Capimafia ai domiciliari: le razioni della politica

I capimafia detenuti al regime di 41bis, che per legge non possono usufruire di pene alternative, stanno uno dopo l’altro lasciando il carcere con il pretesto dell’emergenza coronavirus.

Una situazione che “desta sconcerto” per i deputati di Fratelli d’Italia Wanda Ferro, segretario della Commissione antimafia, Carolina Varchi, componente della Commissione Giustizia, Andrea Delmastro e Giovanni Donzelli, che hanno rivolto una interpellanza al presidente del Consiglio dei ministri Giuseppe Conte e al ministro della Giustizia Alfonso Bonafade chiedendo, tra l’altro, l’avvio di una ispezione.

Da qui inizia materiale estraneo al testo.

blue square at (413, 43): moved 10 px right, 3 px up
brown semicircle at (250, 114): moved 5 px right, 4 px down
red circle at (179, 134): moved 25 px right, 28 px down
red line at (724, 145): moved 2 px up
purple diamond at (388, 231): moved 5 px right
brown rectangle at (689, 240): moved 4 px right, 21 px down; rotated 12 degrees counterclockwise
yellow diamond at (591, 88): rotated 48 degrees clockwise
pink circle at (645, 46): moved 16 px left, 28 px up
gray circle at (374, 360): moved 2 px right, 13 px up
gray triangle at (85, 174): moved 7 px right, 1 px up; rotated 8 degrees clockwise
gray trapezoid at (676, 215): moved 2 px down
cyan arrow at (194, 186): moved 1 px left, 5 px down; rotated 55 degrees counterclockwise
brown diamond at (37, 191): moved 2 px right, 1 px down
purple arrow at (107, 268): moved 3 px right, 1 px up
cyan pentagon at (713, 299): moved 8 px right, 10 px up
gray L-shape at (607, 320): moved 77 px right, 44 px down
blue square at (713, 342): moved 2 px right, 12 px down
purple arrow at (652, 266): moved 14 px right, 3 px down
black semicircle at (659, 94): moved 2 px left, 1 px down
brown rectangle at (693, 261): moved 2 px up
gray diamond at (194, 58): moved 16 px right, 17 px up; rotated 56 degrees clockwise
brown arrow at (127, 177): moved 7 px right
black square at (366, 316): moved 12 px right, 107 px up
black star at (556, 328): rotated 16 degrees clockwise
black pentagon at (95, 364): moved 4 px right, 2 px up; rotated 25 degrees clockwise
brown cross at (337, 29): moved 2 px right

“Se i Tribunali di sorveglianza ritengono che un capomafia ultrasettantenne abbia patologie non compatibili con la detenzione e non sia più pericoloso, nessuna obiezione alla concessione  dei domiciliari – afferma Claudio Fava, presidente della Commissione Regionale Antimafia siciliana – ma non prendiamo a pretesto il Covid, per favore! Ad epidemia in fase discendente e trovandosi in condizioni di necessario isolamento al 41 bis, sarebbe ipocrita giustificare le scarcerazioni con i rischi legati al corona virus.”

“Sarebbe offensivo per le migliaia di anziani morti per le condizioni di promiscuità sociale e sanitaria in cui si sono trovati”
“Se volete scarcerare Bagarella e Santapaola – conclude Fava – fatelo assumendovi la responsabilità di trovare una valida e legittima giustificazione. Che non può essere, a quattro mesi dall’inizio della pandemia, il rischio del contagio, mentre migliaia di detenuti in attesa di giudizio o con pene lievi restano esposti, loro si, al rischio contagio nelle fatiscenti carceri italiane”.

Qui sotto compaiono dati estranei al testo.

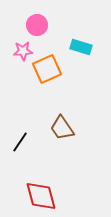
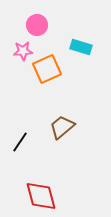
brown trapezoid: moved 1 px up; rotated 84 degrees clockwise
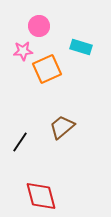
pink circle: moved 2 px right, 1 px down
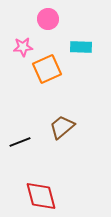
pink circle: moved 9 px right, 7 px up
cyan rectangle: rotated 15 degrees counterclockwise
pink star: moved 4 px up
black line: rotated 35 degrees clockwise
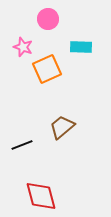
pink star: rotated 24 degrees clockwise
black line: moved 2 px right, 3 px down
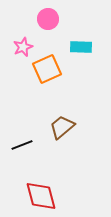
pink star: rotated 30 degrees clockwise
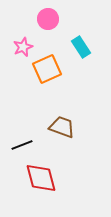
cyan rectangle: rotated 55 degrees clockwise
brown trapezoid: rotated 60 degrees clockwise
red diamond: moved 18 px up
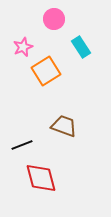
pink circle: moved 6 px right
orange square: moved 1 px left, 2 px down; rotated 8 degrees counterclockwise
brown trapezoid: moved 2 px right, 1 px up
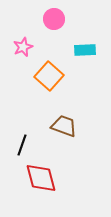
cyan rectangle: moved 4 px right, 3 px down; rotated 60 degrees counterclockwise
orange square: moved 3 px right, 5 px down; rotated 16 degrees counterclockwise
black line: rotated 50 degrees counterclockwise
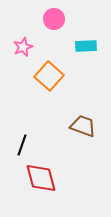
cyan rectangle: moved 1 px right, 4 px up
brown trapezoid: moved 19 px right
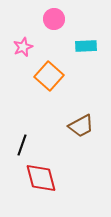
brown trapezoid: moved 2 px left; rotated 132 degrees clockwise
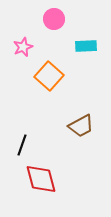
red diamond: moved 1 px down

41-bis è paradossalmente la migliore forma di tutela della salute per i detenuti

Dello stesso avviso il sindaco di Palermo Leoluca Orlando che ha sottolineato: “Al di là del comprensibile smarrimento che la notizia ha creato nei familiari delle vittime di mafia, non si può non sottolineare che il trasferimento ai domiciliari per ieri per il Boss Francesco Bonura e oggi per Giuseppe Sansone appare una palese contraddizione dei motivi stessi per cui sarebbe stato disposto.
Nel momento in cui da mesi si sostiene che l’isolamento e la quarantena sono le forme migliori di prevenzione e tutela della salute, credo che proprio il regime di 41-bis sia paradossalmente la migliore forma di tutela della salute per i detenuti, per gli operatori carcerari e per i familiari dei detenuti.
Esporre il boss ai rischi di contagio che derivano dal farlo andare in un ambiente non protetto credo sia un atto cui mi auguro che il Tribunale ponga immediatamente rimedio.”

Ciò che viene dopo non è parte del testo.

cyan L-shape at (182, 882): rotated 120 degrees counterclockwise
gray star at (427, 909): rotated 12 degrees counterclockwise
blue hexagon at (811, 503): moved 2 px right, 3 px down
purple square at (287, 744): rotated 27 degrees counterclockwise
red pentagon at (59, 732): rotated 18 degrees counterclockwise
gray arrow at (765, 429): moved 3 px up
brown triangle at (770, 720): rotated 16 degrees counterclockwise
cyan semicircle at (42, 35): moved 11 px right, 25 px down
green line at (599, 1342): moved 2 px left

Domiciliari è affronto alle famiglie delle vittime

’Fermo restando il diritto alla salute per tutti i cittadini, e dunque anche per i detenuti mafiosi, il rischio che l’emergenza Covid-19 apra le porte delle celle dei boss stragisti al 41 bis per garantire loro le cure a casa si configura come un grave affronto ai familiari delle vittime e ai tantissimi servitori dello Stato fedeli alla carta Costituzionale. Insomma, una vergogna nazionale e una grave sconfitta dello Stato’’.

Lo sostiene in una nota l’associazione “Memoria e Futuro” secondo cui ‘’non si spiega come mai si cominci ad affrontare l’emergenza in carcere proprio dai detenuti al 41 bis, che paradossalmente, a causa della condizione di isolamento, sono meno esposti al contagio’’. ‘’Si facciano i tamponi e si prendano tutte le misure necessarie a salvaguardare la salute dei boss detenuti, compreso il ricovero in strutture ospedaliere piantonate dalle forze di polizia o da agenti di custodia – prosegue la nota – ma si eviti ai familiari delle vittime di mafia e delle stragi il rischio di incontrare per la strada i carnefici dei propri cari’’. ‘’Altrimenti resta forte il dubbio – conclude la nota – che qualcuno immagini l’emergenza Covid-19 come un grimaldello per dare corso finale alle promesse del ‘’papello’’ della trattativa Stato-mafia, tra cui, com’è noto, l’abolizione del 41 bis, di fatto realizzata  con i boss stragisti ai ‘’domiciliari’’.